Dibawah tekanan yang berat, pemerintah mengalah. Soekarno, Hatta dan Amir Sjarifoeddin terpaksa dengan susah menimbang-nimbang. Pada satu pihak gerakan maju tentara Belanda hampir bisa dipastikan, dan Dewan Keamanan tidak akan tampil  membantu, serta perang gerilya yang berlangsung lama sampai dari pasukan yang buruk perbekalannya. Pada lain pihak pengakuan terhadap penaklukan tentara Belanda dengan gencatan senjata, dan pespektif referendum dengan jaminan Amerika yang akan memulihkan Republik pada luas wilayahnya yang semula.

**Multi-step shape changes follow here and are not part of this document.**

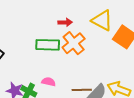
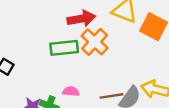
red arrow: (65, 22) -> (81, 19), size x1.6

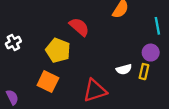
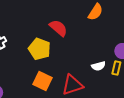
orange square: (48, 82) -> (42, 81), moved

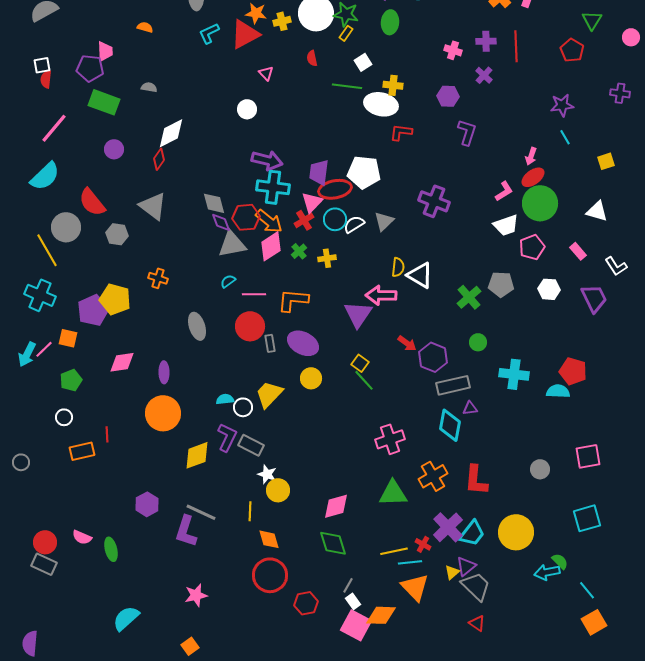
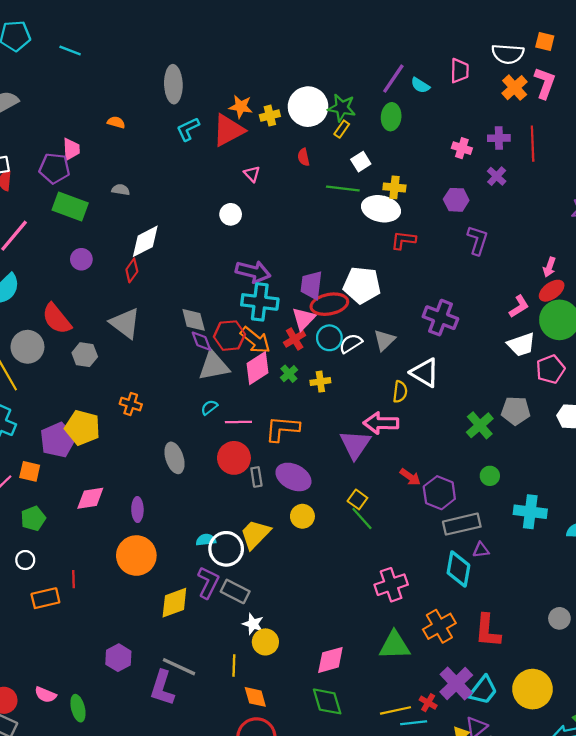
white triangle: (420, 275) -> (425, 373), moved
white circle: (243, 407) -> (226, 549), size x1.6

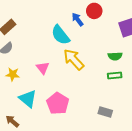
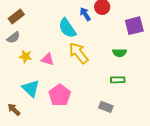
pink triangle: (43, 68) -> (48, 59), turned -40
yellow star: (13, 74) -> (26, 56), moved
green rectangle: (115, 76) -> (118, 80), moved

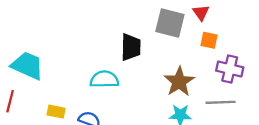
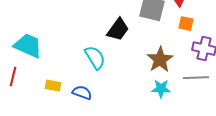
black trapezoid: (131, 47) -> (118, 30), turned 35
cyan semicircle: (104, 79) -> (95, 58), turned 60

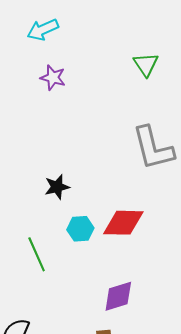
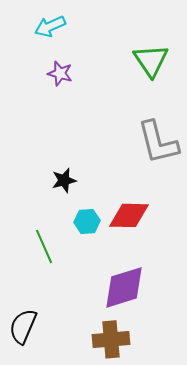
green triangle: (146, 64) -> (151, 60), size x1.4
purple diamond: (118, 296) -> (124, 287), size x1.4

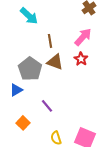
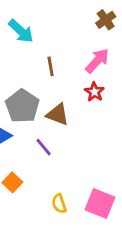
brown triangle: (55, 62) -> (58, 115), moved
purple line: (47, 106) -> (44, 147), moved

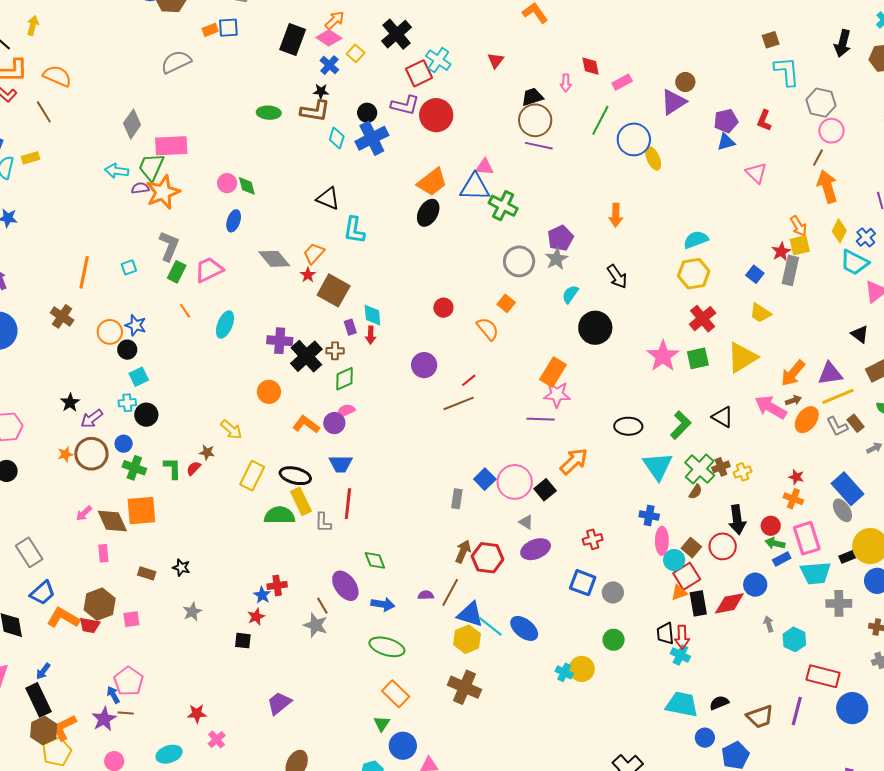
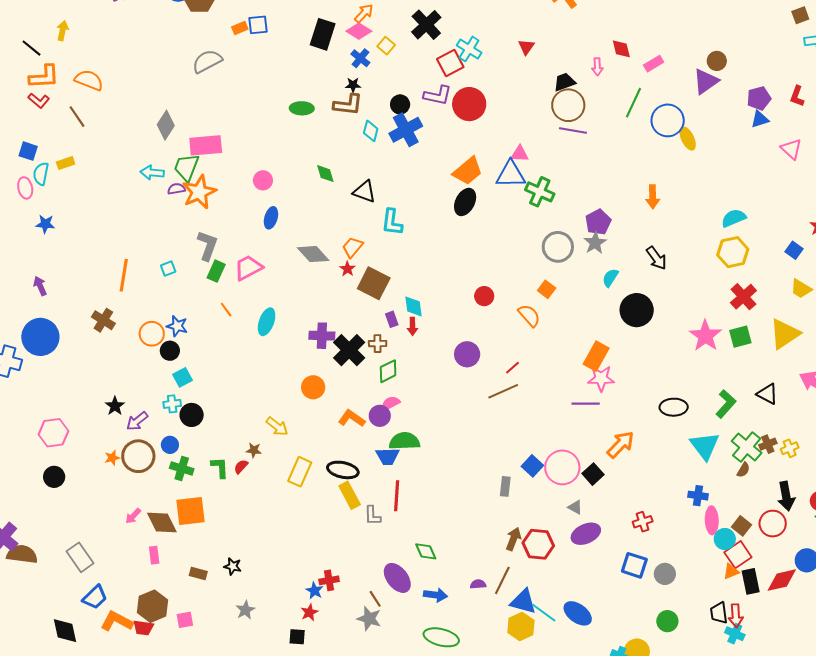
green diamond: (247, 186) -> (325, 174), moved
green semicircle: (280, 515) -> (404, 441), moved

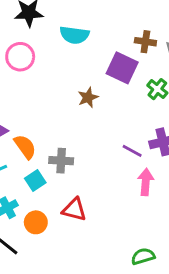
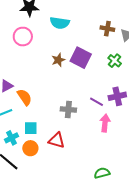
purple square: (122, 68) -> (81, 58), moved
brown star: (88, 97) -> (58, 60), moved
gray cross: (61, 161) -> (68, 110), moved
cyan square: (35, 181) -> (31, 128), moved, turned 32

Pada tanggal 17 dan 19 Januari Kedua belah pihak menandatangani Perjanjian Renville.
Dalam perundingan Renville yang berlangsung dari tanggal 17 Januari 1948, ternyata makin mempersempit wilayah Negara RI. Isi pokok perundingan ini ada 2 permasalahan, yaitu sebagai berikut:
1.      Pemerintah RI harus mengakui kedaulatan Belanda atas Hindia Belanda, sampai waktu terbentuknya RIS.
2.      Di berbagai daerah di Jawa, Madura, dan Sumatera diadakan pemungutan suara untuk mengetahui daerah-daerah itu mau masuk RI atau RIS
Kebijakan Pemerintah yang dipimpin oleh Perdana Menteri Amir Sjarifoeddin menerima Perjanjian Renville, sangat merugikan pihak Republik, baik di bidang politik, ekonomi maupun militer. Kerugian pihak Republik:
1.      Dalam bidang politik: Pemerintah Republik Indonesia harus mengakui kedaulatan Belanda. Wilayah Republik Indonesia tinggal 2/3 di Jawa dan 1/5 di Sumatera. Batas wilayah Indonesia dengan daerah pendudukan itu terkenal dengan nama "garis van Mook".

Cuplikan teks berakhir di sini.